Agreed. @rcosentino if it's true that you assembled these reads into a genome, and then re-aligned the same reads to that genome as reference and called variants, then the only two possibilities should be:
(1) homozygous allele: shows up as reference call when realigned to own assembly
(2) heterozygous allele: shows up as heterozygous variant call when realigned to own assembly
How are there no "reference" (present in assembly) alleles present at your variant calls? It seems impossible that these reads are aligned to their own genome assembly, outside of alignment issues. For each of these positions, shouldn't the allele present in the reference just be the "alternate" allele that freebayes calls?
Thanks for your answers @nh13 and @pjedge . I posted an issue on the freebayes site (freebayes/freebayes#374). About your questions @pjedge , I am not sure If I understood them ... the VCF file does has alleles for REF in every variant call ... Could it be that you looked at the wrong column (the previos column (ID column) is the one that has missing values, '.') or did I misunderstood the question?

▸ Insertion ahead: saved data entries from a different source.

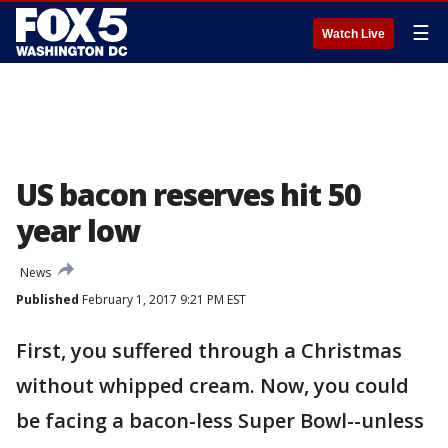
☰
Watch Live
US bacon reserves hit 50
year low
News
Published
February 1, 2017 9:21 PM EST
First, you suffered through a Christmas
without whipped cream. Now, you could
be facing a bacon-less Super Bowl--unless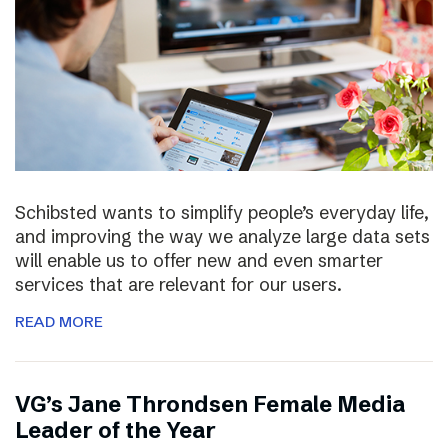
Schibsted wants to simplify people’s everyday life,
and improving the way we analyze large data sets
will enable us to offer new and even smarter
services that are relevant for our users.
READ MORE
VG’s Jane Throndsen Female Media
Leader of the Year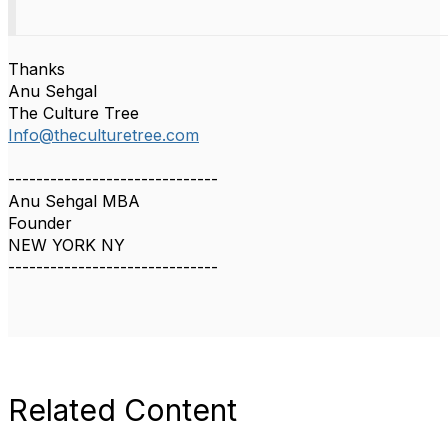
Thanks
Anu Sehgal
The Culture Tree
Info@theculturetree.com
------------------------------
Anu Sehgal MBA
Founder
NEW YORK NY
------------------------------
Related Content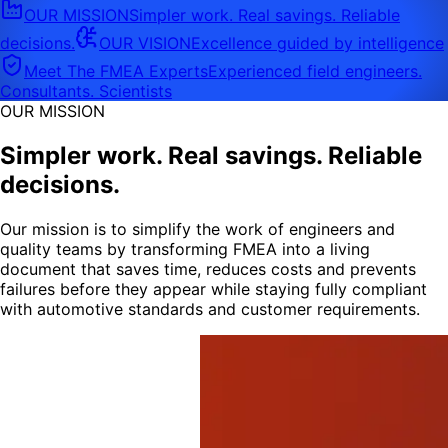
OUR MISSION
Simpler work. Real savings. Reliable
decisions.
OUR VISION
Excellence guided by intelligence
Meet The FMEA Experts
Experienced field engineers.
Consultants. Scientists
OUR MISSION
Simpler work. Real savings. Reliable
decisions.
Our mission is to simplify the work of engineers and
quality teams by transforming FMEA into a living
document that saves time, reduces costs and prevents
failures before they appear while staying fully compliant
with automotive standards and customer requirements.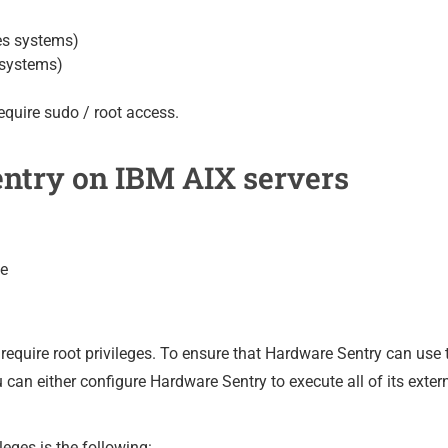
es systems)
 systems)
equire sudo / root access.
ntry on IBM AIX servers
ve
equire root privileges. To ensure that Hardware Sentry can use t
an either configure Hardware Sentry to execute all of its exter
leges is the following:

If you look at the AD field (third field in the last column), I'm mostly seeing things like 0,34 -- this means 0 reference, 34 alternate.
Also, it's strange to me that despite those allele counts, the calls are 0/0. Although I suppose the qualities are very low.
Yes, something is wrong, probably my mistake, but I don't know what and how to fix it, let see if the people from freebayes give me some hints.
Out of topic, what do the values in the ".htrans_model" output file represent?